Posts Tagged ‘hypertension’

Renovascular Hypertension

Saturday, May 15th, 2010

Increase in acute or chronic systemic values of the PA produced partial or complete occlusion of one or both renal arteries or their branches often correctable by surgery or percutaneous transluminal angioplasty.

Stenosis or occlusion of one or both main renal arteries or accessory renal artery or its branches may cause hypertension by stimulating the release of the enzyme renin by the juxtaglomerular cells of the kidney in question. The cross-sectional area of the lumen must be reduced by 70% before the stenosis is hemodynamically significant.

The most common cause of renal artery stenosis in patients> 50 years of age (usually men) is atherosclerosis, in younger patients (usually women), is one form of fibrous dysplasia. Rare causes of renal artery stenosis or obstruction are emboli, trauma, inadvertent ligation during surgery and extrinsic compression of the renal pedicle by a tumor.

Although renovascular disease represents the most frequent cause of curable hypertension (probably with the exception of female hormonal contraceptive therapy and excessive ingestion of ethanol), it explains <2% of all cases of hypertension.

Symptoms, signs and diagnosis
Renovascular hypertension should be suspected when diastolic hypertension appears in patients <30 or> 55 years of age or when a previously stable hypertension worsen suddenly.
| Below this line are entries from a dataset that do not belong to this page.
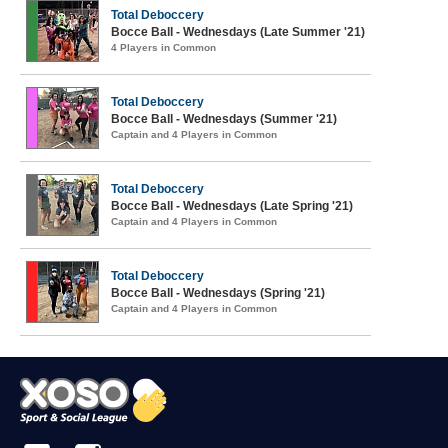
Total Deboccery
Bocce Ball - Wednesdays (Late Summer '21)
4 Players in Common
Total Deboccery
Bocce Ball - Wednesdays (Summer '21)
Captain and 4 Players in Common
Total Deboccery
Bocce Ball - Wednesdays (Late Spring '21)
Captain and 4 Players in Common
Total Deboccery
Bocce Ball - Wednesdays (Spring '21)
Captain and 4 Players in Common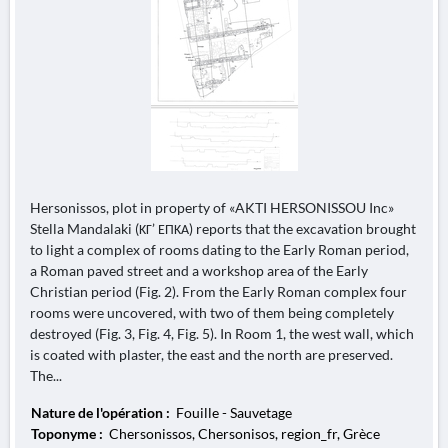
Hersonissos, plot in property of «AKTI HERSONISSOU Inc»
Stella Mandalaki (ΚΓ’ ΕΠΚΑ) reports that the excavation brought
to light a complex of rooms dating to the Early Roman period,
a Roman paved street and a workshop area of the Early
Christian period (Fig. 2). From the Early Roman complex four
rooms were uncovered, with two of them being completely
destroyed (Fig. 3, Fig. 4, Fig. 5). In Room 1, the west wall, which
is coated with plaster, the east and the north are preserved.
The...
Nature de l'opération :
Fouille - Sauvetage
Toponyme :
Chersonissos, Chersonisos, region_fr, Grèce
The rapid evolution towards malignant hypertension within 6 months suggests arterial impairment. A systolic-diastolic epigastric vascular murmur, usually sent to one or both upper abdomen and sometimes the spine, is a goal almost pathognomonic finding, but unfortunately is absent in about 50% of patients with forms of fibrous dysplasia and is detected rarely in patients with atherosclerotic renovascular basis. (more…)

ANGINA

Friday, November 21st, 2008

Definition

All chest pain event related to a “narrowing of the size” of one or more coronary arteries. The coronary arteries are the arteries that supply blood to the heart muscle.

Clinical Data

Clinical examination was unremarkable.
The resting ECG was completely normal except for a painful crisis.
Any interrogation can find angina:
with chest pain to left arm
to pain on exertion and rest
pain in 3 to 4 minutes,
took to heart in a vise.

Pathophysiology

Suffering infarction: ischemia is associated with a mismatch between needs and the oxygen supply of heart muscle:
is the input can not increase in proportion to needs: angina of effort
is in constant need, contributions are reduced: spastic angina.
The decrease in arterial size is secondary to a “collection” by atherosclerotic plaques. (more…)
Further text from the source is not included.